The doctor will report you now. |
That’s not what the recent article in the online publication Parent Map is called, of course. The actual title is “What do Do If You Are Mistakenly Accused of Child Abuse in a Hospital Emergency Room.” But the authors should have made clear the advice only applies if the “You” in that headline is a white, middle-class person.
Between them the co-authors, a doctor and a lawyer, have five sets of “look-at-all-my advanced -degrees!” initials after their names. It begins with what happened to one of the authors, Katheryn Goldman, DMD, MPH, ABD:
My 9-year-old daughter was jumping on her bed. She bounced off, and I wound up taking her to the emergency room. She got two small stitches under her eye. Just a week later, two of our sons were engaged in some rough horseplay. Oops! Off to the emergency room I went again. Thankfully, no stitches were needed on the 4-year-old’s head. Both times, we were treated by the same nurse in the same examining room! I could sense that she looked at me with a tad of justifiable suspicion. That’s why I made sure that in both instances the children told the nurse what had happened. I did not want to give the impression that the kids were being coached in any way.Oops? Just – oops? Would she call the suspicion “justifiable” were she, at this very moment, making sure the house was spotless in case of a surprise inspection from CPS – in between her mandatory “counseling” and “parent education” classes? Would she feel that way were she fighting to get her child out of foster care? Two trips to the E.R. in a week, and one required a child to get stitches? How many impoverished Black parents could have that happen to their children without so much as a call to the family police?
This article is not the worst of its kind. One pediatrician / author has practically made a career out of writing this sort of essay.
But at no point do Dr.
Godman and her lawyer co-author, Daniel Pollack, MSW, JD, so much as
acknowledge that the kid gloves, anyone-can-have-an-oops treatment is reserved
for the white middle class.
Then comes a claim that, for some hospitals, is demonstrably false. They write:
Simply because a child gets injured and is treated at an emergency room does not mean that Child Protection Services (CPS) will become involved. The hospital contacts CPS only when staff suspect maltreatment.
But just two days after the Parent Map story was published, KFMB-TV in San Diego reported this story:
A Marine Corps pilot and his wife are suing the County of San Diego after Child Welfare Services took their seven-month-old son from their home for more than a month after the boy head-butted his mother as he played after breastfeeding.
According to the story, the hospital apparently didn’t
believe the infant was abused but
submitted a hotline referral to the county as required when an infant is injured and admitted to the hospital.

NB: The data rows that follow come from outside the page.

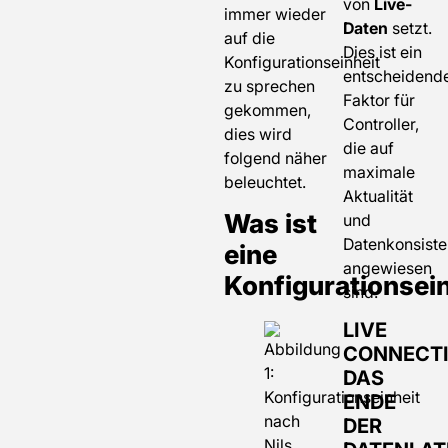
von
Live-
immer wieder
Daten
setzt.
auf die
Dies ist ein
Konfigurationseinheit
entscheidend
zu sprechen
Faktor für
gekommen,
Controller,
dies wird
die auf
folgend näher
maximale
beleuchtet.
Aktualität
Was ist
und
Datenkonsist
eine
angewiesen
Konfigurationsei
sind.
LIVE
CONNECTI
DAS
ENDE
DER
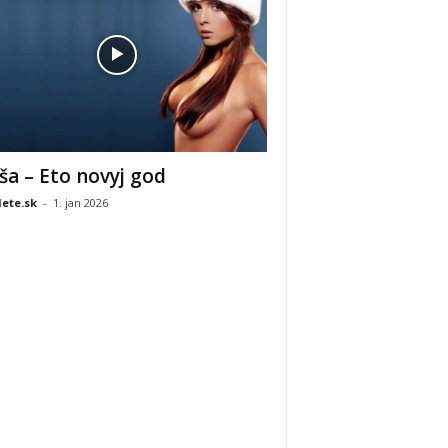
ša – Eto novyj god
ete.sk
-
1. jan 2026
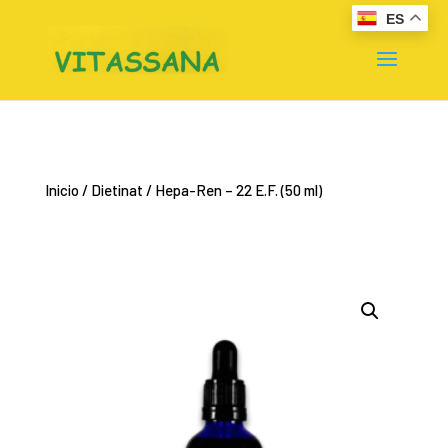
ES
Inicio
/
Dietinat
/ Hepa-Ren – 22 E.F. (50 ml)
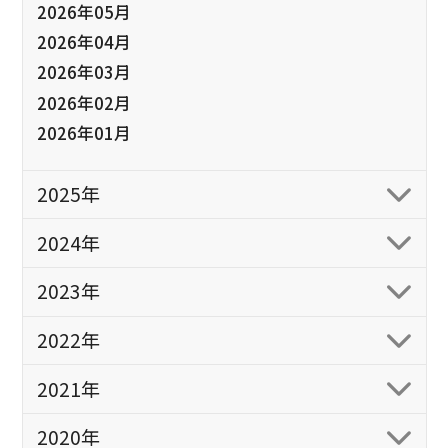
2026年05月
2026年04月
2026年03月
2026年02月
2026年01月
2025年
2024年
2023年
2022年
2021年
2020年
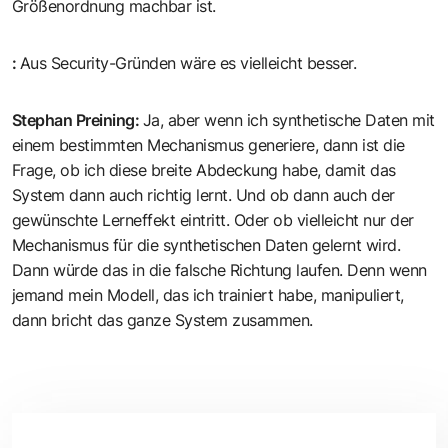
Größenordnung machbar ist.
:
Aus Security-Gründen wäre es vielleicht besser.
Stephan Preining
:
Ja, aber wenn ich synthetische Daten mit
einem bestimmten Mechanismus generiere, dann ist die
Frage, ob ich diese breite Abdeckung habe, damit das
System dann auch richtig lernt. Und ob dann auch der
gewünschte Lerneffekt eintritt. Oder ob vielleicht nur der
Mechanismus für die synthetischen Daten gelernt wird.
Dann würde das in die falsche Richtung laufen. Denn wenn
jemand mein Modell, das ich trainiert habe, manipuliert,
dann bricht das ganze System zusammen.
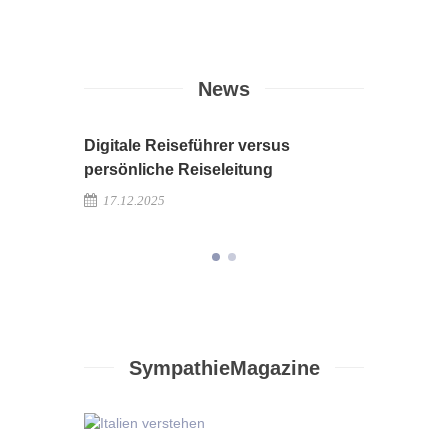
News
Digitale Reiseführer versus
Newslet
persönliche Reiseleitung
08.12.2
17.12.2025
SympathieMagazine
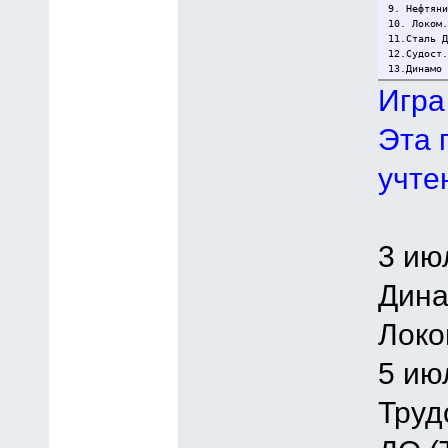
9. Нефтян
10. Локом
11.Сталь 
12.Судост
13.Динамо
Игра
Эта 
учте
3 ию
Дина
Локо
5 ию
Труд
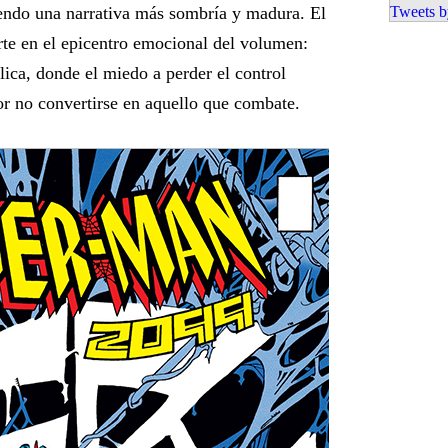
ciendo una narrativa más sombría y madura. El
Tweets b
te en el epicentro emocional del volumen:
lica, donde el miedo a perder el control
por no convertirse en aquello que combate.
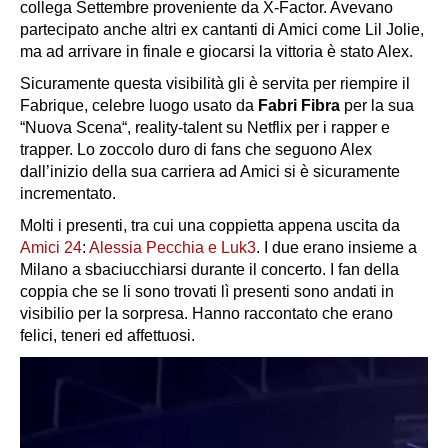
collega
Settembre
proveniente da
X-Factor.
Avevano
partecipato anche altri ex cantanti di Amici come
Lil Jolie
,
ma ad arrivare in finale e giocarsi la vittoria è stato Alex.
Sicuramente questa visibilità gli è servita per riempire il
Fabrique, celebre luogo usato da
Fabri Fibra
per la sua
“
Nuova Scena
“, reality-talent su Netflix per i rapper e
trapper. Lo zoccolo duro di fans che seguono Alex
dall’inizio della sua carriera ad Amici si è sicuramente
incrementato.
Molti i presenti, tra cui una coppietta appena uscita da
Amici 24
:
Alessia Pecchia e Luk3
. I due erano insieme a
Milano a sbaciucchiarsi durante il concerto. I fan della
coppia che se li sono trovati lì presenti sono andati in
visibilio per la sorpresa. Hanno raccontato che erano
felici, teneri ed affettuosi.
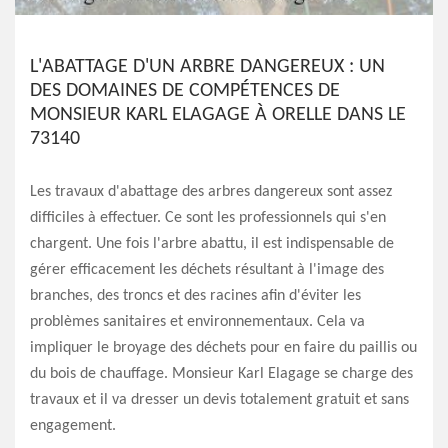
L'ABATTAGE D'UN ARBRE DANGEREUX : UN
DES DOMAINES DE COMPÉTENCES DE
MONSIEUR KARL ELAGAGE À ORELLE DANS LE
73140
Les travaux d'abattage des arbres dangereux sont assez
difficiles à effectuer. Ce sont les professionnels qui s'en
chargent. Une fois l'arbre abattu, il est indispensable de
gérer efficacement les déchets résultant à l'image des
branches, des troncs et des racines afin d'éviter les
problèmes sanitaires et environnementaux. Cela va
impliquer le broyage des déchets pour en faire du paillis ou
du bois de chauffage. Monsieur Karl Elagage se charge des
travaux et il va dresser un devis totalement gratuit et sans
engagement.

California law does not require this - it's simply a
hospital policy that makes every parent who brings in an infant with an injury automatically
suspect.
Similarly, when Children’s Hospital of Philadelphia
reported City Councilmember David Oh as a potential child abuser after one of
his children was injured as he taught the child martial arts, Oh says the
hospital social worker explained that she “typically reports injuries children
suffer in all sports.”
By the way, Councilmember Oh’s child was interviewed
separately and told the social worker what happened – just like Dr. Goldman’s
children. But somehow, the result was
different.
And these are just the hospitals that will say it out
loud.
But not only does the Parent Map article mislead on this
point, at no point does it mention the slew of studies showing that, where a report isn’t automatic, medical
personnel are far more likely to call the family police if the family is not
white.
Now let’s consider some advice the authors offer
concerning lawyers:
Even though things are happening fast in the ER, depending on the allegations, you may want to have an attorney present with you during any interviews with a CPS investigator. Under many circumstances — but not all — you may be inclined to proactively grant CPS access to your child. While you may have the authority to deny that access in some states, such a denial may cast you in a negative light. This is a judgment call to quickly consult an attorney about. [Emphasis added.]
Is it really necessary to point out the problem with this
advice? Poor people generally don’t have
a lawyer on speed dial. And with
extremely rare exceptions, the government isn’t going to provide one,
either. In some states, impoverished
families have no right to a lawyer at all.
In the rest, except for a few pilot programs, they’re only guaranteed a
lawyer after the family police have decided to haul the family into court.
Even then, it’s not the kind of lawyering the authors of
the Parent Map article have in mind.
Scholars who worked on studies of more than 20
different family policing systems found that
attorneys who represent parents or children have very high caseloads, in some jurisdictions, as high as 300 cases per attorney. Parents and youth consistently reported quick interactions with their attorneys, and many reported not knowing the name of their attorneys. Parents are routinely told to plead and accept case plans as the quickest way to get children back home and end system involvement.
Of course there’s nothing wrong with giving advice that applies only to white middle-class families – provided it comes with a warning label. The very fact that the authors saw no need to place such a label on their story, or even acknowledge that racial and class bias exist in the family policing system, is part of the reason we have such a system in the first place.